The Modern Data Graph

Now that we're stacked, it's time to get... graphed?

Dec 21, 2022

This is Part 4 in a series titled: Knowledge isn’t Power.

Some people hate the modern labeling of the Modern Data Stack. They claim what’s labeled as modern is actually rehashed, what’s branded as innovative is actually irresponsible, what’s touted as fresh is actually a plot by the deep state to harvest our brains and hijack our laptops to mine crypto.

Keep the modern, I say. Fight the inexorable march of time. Believe that, this time, we’ve converged on a solution that will endure more than two years.

My beef is with the stack.

Like crushing eight weeks of P90X and pounding creatine shakes for breakfast, our stack obsession has transformed a bunch of shy nerds into preening meatheads. Geeks, once content with storytelling and role playing, now size each other up in the locker room. Bro, did you see Kevin’s warehouse? It’s stacked, bro, think he’s using Fivetran? With those OOTB dbt packages? Dude is a killer, bro.

The real jocks chuckle and shove them in lockers.

The vendor messaging is sleazy, unhealthy. No, I don’t want to double my stack size overnight, and my stakeholder love life is just fine, thank you. Yes, I’d like my stack to be reliable, but do I really need to keep it up all night long, every single night? How can that possibly be good for me?

When the business asks about the stack — or rather, doesn’t — our pecs stop bouncing. What was this all for again? The technical architecture of the data platform is largely a sideshow to the business. It’s too niche, it’s too monolithic. You can only fight about stacks between companies.

So, the stack, as a useful symbol for the way data supports the business, has lost its mojo. It is still useful as an almanac of Things You Might Want To Do, but the territory has been mapped, the monsters debunked or murdered. It was once virile: we have plenty of early-stage companies to show for it. Now, it’s limp.

So, what’s next?

I make only one assumption here: that there is a thing tended by data professionals which is bigger than individual data products. That this thing is important but hard to detect. A good metaphor ought to make this thing more concrete, less subtle.

The familiar analogies — water management, fossil fuels, warehouse distribution — are hopelessly cliche. They are from a different era, when there was time for planning, when there was less abundance, less saturation.

Political and environmental metaphors (authority, democratization, exhaust) extend to society, but they are disconnected from the technical decisions that constrain what’s possible. The stack gets that right, at least: data work is technically rigorous.

Data mesh, on the other hand, breaks into new symbolic territory. Meshes are organic, uneven, and flexible — just like the business. As a graph, the mesh is mathematically interesting and aligned with the fundamental problem of data management. And with its principles of data products and interfaces, it unites both the technical assets and human agents.

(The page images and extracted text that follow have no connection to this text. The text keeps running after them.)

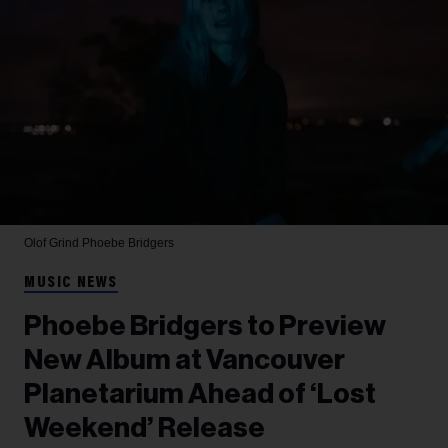
Olof Grind
Phoebe Bridgers
MUSIC NEWS
Phoebe Bridgers to Preview
New Album at Vancouver
Planetarium Ahead of ‘Lost
Weekend’ Release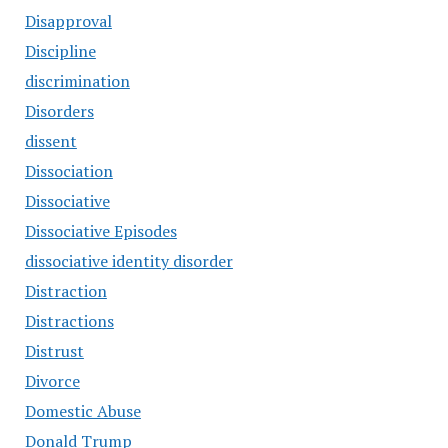
Disapproval
Discipline
discrimination
Disorders
dissent
Dissociation
Dissociative
Dissociative Episodes
dissociative identity disorder
Distraction
Distractions
Distrust
Divorce
Domestic Abuse
Donald Trump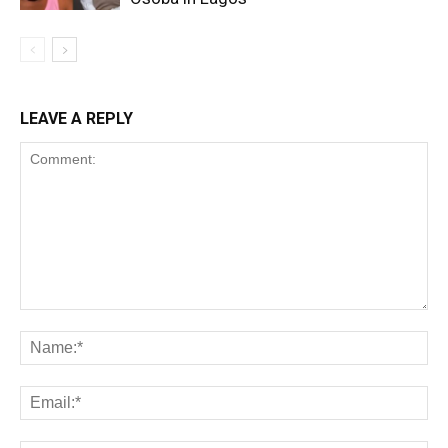
LEAVE A REPLY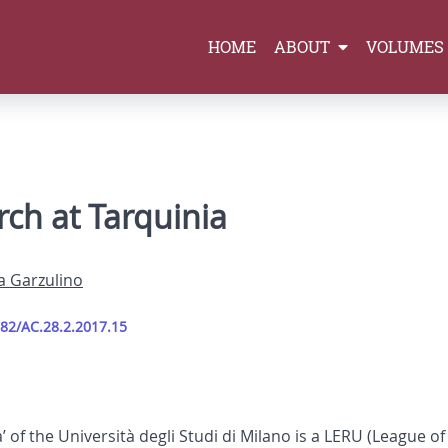
HOME
ABOUT
VOLUMES
rch at Tarquinia
a Garzulino
282/AC.28.2.2017.15
’ of the Università degli Studi di Milano is a LERU (League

In the mesh, data serves a purpose. It is an organized way of communicating between domains. Its substrate is interesting — a web of humans and systems with deliberate interfaces — and its purpose is broadly relevant. Actively managing this web is critical to the business.

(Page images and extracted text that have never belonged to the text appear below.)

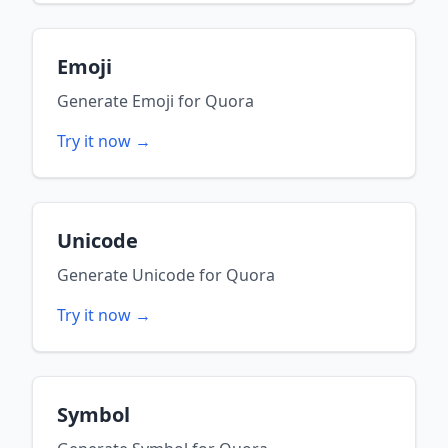
Emoji
Generate
Emoji
for
Quora
Try it now →
Unicode
Generate
Unicode
for
Quora
Try it now →
Symbol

But there’s a problem: data mesh is not a general-purpose metaphor, but a principled architectural pattern and ongoing culture war.

What I’d really like to do is take data mesh, peel its skin, drench it in butter, boil it for 1000 words or so, and then mash it. Then drench it in butter again. Maybe then, you and I could view its essence in a way that provides a useful illustration to data organizations small and large, new and old, homogenous and polyglot?

There is no better departure point than the modern data stack itself. And there is no better stack diagram, in my opinion, than the “unified data infrastructure” diagram from A16Z. It is thoughtful and versatile. It covers machine learning, business intelligence, and even operations flows. And it is covered in words, so many big words. Too many words.

Stack-thinking loves taxonomies: classification by domain, kingdom, phylum, class, order, family, genus, species. Stacks are modular: you have components that can be swapped out because they serve the same function. How you mix and match is the interesting part of the illustration.

In graphs, though, we don’t care. Not unless there’s a big group of something or a lot of repeated patterns. Each step is just that — one link in a larger chain.

Conceptually, we can call this a move from a categorical concerns to topological concerns. We care about the texture of the system rather than efficiency of one single part. (Even if that part makes us very happy.) “Only as strong as the weakest link” and all that.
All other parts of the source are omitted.